Nurjan Salkenuly Subhanberdin (Нұржан Сәлкенұлы Сұбханбердин; born 29 November 1964) is a Kazakh businessman and banker. He was the founder and former chairman of Kazkommertsbank, one of Kazakhstan's largest banks. Subkhanberdin is one of Kazakhstan's richest oligarchs with a fortune estimated in the billions of dollars. In 2007, he was the 664 on Forbes World Billionaire list, with $1.5 billion earned in the banking industry.

== Early life ==
Subkhanberdin was born in Almaty, Kazakhstan on 29 November 1964.

He completed his education at Moscow State University from where he graduated with a degree in political economy in 1988. It is thought that he attended Moscow State University at the same time as Timur Kulibayev, who is married to the daughter of the former Kazakh President Nursultan Nazarbayev.

== Career ==
In 2008, with six other Kazakh businessmen, he spent $100 million on a project to open the first British private school in Central Asia, Haileybury Almaty, to get a British education for his children.

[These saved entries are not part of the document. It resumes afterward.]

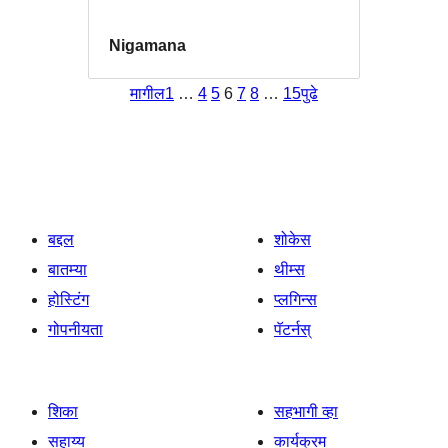
Nigamana
मागील
1
…
4
5
6
7
8
…
15
पुढे
बद्दल
शोकेस
बातम्या
थीम्स
होस्टिंग
प्लगिन्स
गोपनीयता
पॅटर्नस्
शिका
सहभागी व्हा
सहाय्य
कार्यक्रम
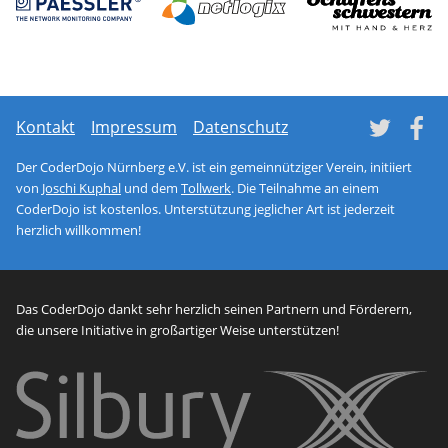
Network monitoring soft
netl
Tw
Kontakt
Impressum
Datenschutz
Der CoderDojo Nürnberg e.V. ist ein gemeinnütziger Verein, initiiert
von
Joschi Kuphal
und dem
Tollwerk
. Die Teilnahme an einem
CoderDojo ist kostenlos. Unterstützung jeglicher Art ist jederzeit
herzlich willkommen!
Das CoderDojo dankt sehr herzlich seinen Partnern und Förderern,
die unsere Initiative in großartiger Weise unterstützen!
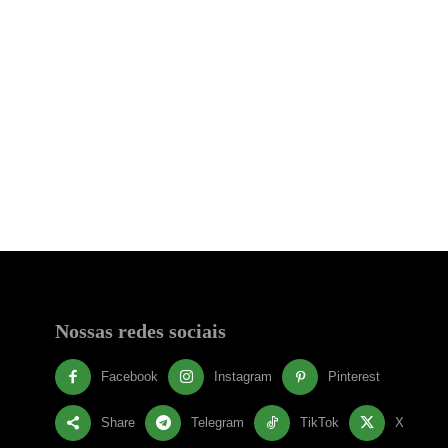
Nossas redes sociais
Facebook
Instagram
Pinterest
Share
Telegram
TikTok
X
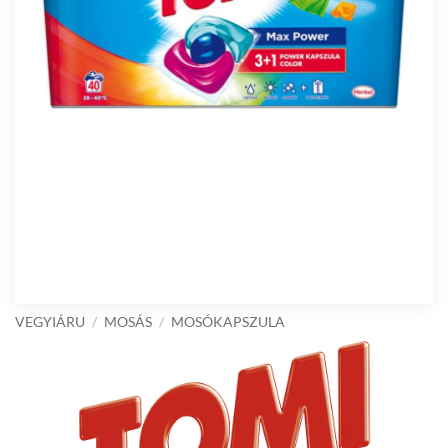
VEGYIÁRU
/
MOSÁS
/
MOSÓKAPSZULA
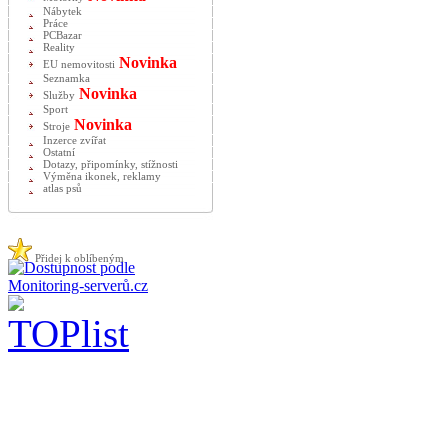
Nábytek
Práce
PCBazar
Reality
Novinka
EU nemovitosti
Seznamka
Novinka
Služby
Sport
Novinka
Stroje
Inzerce zvířat
Ostatní
Dotazy, připomínky, stížnosti
Výměna ikonek, reklamy
atlas psů
Přidej k oblíbeným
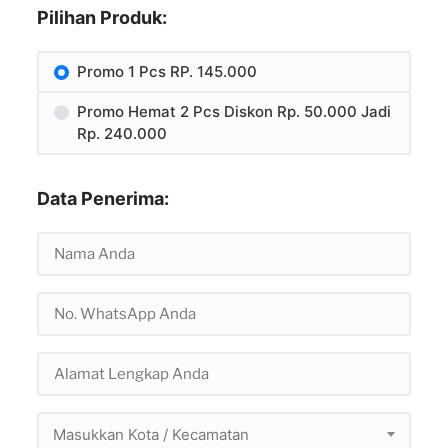
Pilihan Produk:
Promo 1 Pcs RP. 145.000
Promo Hemat 2 Pcs Diskon Rp. 50.000 Jadi
Rp. 240.000
Data Penerima:
Masukkan Kota / Kecamatan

In March 2011, he met with President Nursultan Nazarbayev to talk about the economy of Kazakhstan.

Subkhanberdin owns real estate properties including a mansion in London and two villas that extend onto a private island on the Côte d’Azur. He previously also owned two condos at the Mandarin Oriental Residences in New York City.

Subkhanberdin sold his stake in Kazkommertsbank and withdrew from the board of directors of Kazkommertsbank in 2015.

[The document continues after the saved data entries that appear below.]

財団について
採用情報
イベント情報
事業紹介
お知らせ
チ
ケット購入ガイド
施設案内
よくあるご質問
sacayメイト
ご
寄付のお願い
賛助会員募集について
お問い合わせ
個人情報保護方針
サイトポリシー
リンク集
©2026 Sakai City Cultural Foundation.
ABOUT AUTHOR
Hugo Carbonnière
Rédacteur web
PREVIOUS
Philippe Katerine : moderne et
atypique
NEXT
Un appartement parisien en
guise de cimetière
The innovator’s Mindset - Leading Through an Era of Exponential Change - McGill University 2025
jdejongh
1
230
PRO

Almaty airport was a property of the Kazkommertsbank group of Nurzhan Subkhanberdin, the bank's founder, and Mynbayev, and then progressively fell into the hands of the Kulibayev family.

== Controversies ==
=== Ermūhamet Ertısbaev interview ===
In 2004, when Interfax interviewed Ermūhamet Ertısbaev in November 2004, he referred Subkhanberdin as "Kazakh Khodorkovsky." Ertısbaev, speaking in favor of legislation that would limit the abilities of "various elite groups" to influence politics through lobbying, told Interfax that "in the transition period, in the post-Soviet area, any attempt from the oligarchs to influence... the president, the Parliament and the government can result in serious political cataclysms." Critics, such as reporters for Respublika, said the government's de-monopolization campaign would give Kazakhstanis a chance "to see how the government will put monopolists and their protectors from the head of state's inner circle in their place."

=== Meridian ===
In November 2017 the OCCRP published an investigation into Meridian based on the Paradise Papers leak. According to the OCCRP findings, in 2006 Subkhanberdin was the largest single shareholder of Meridian with a 25% stake.

Meridian Capital is an international investment firm headquartered in Hong Kong with a diversified investment portfolio spanning consumer goods, real estate and hospitality; as well as a strategic global investments in the natural resources sector.

== Personal life ==
Subkhanberdin is married to Zhanar Erzhanovna Abisheva.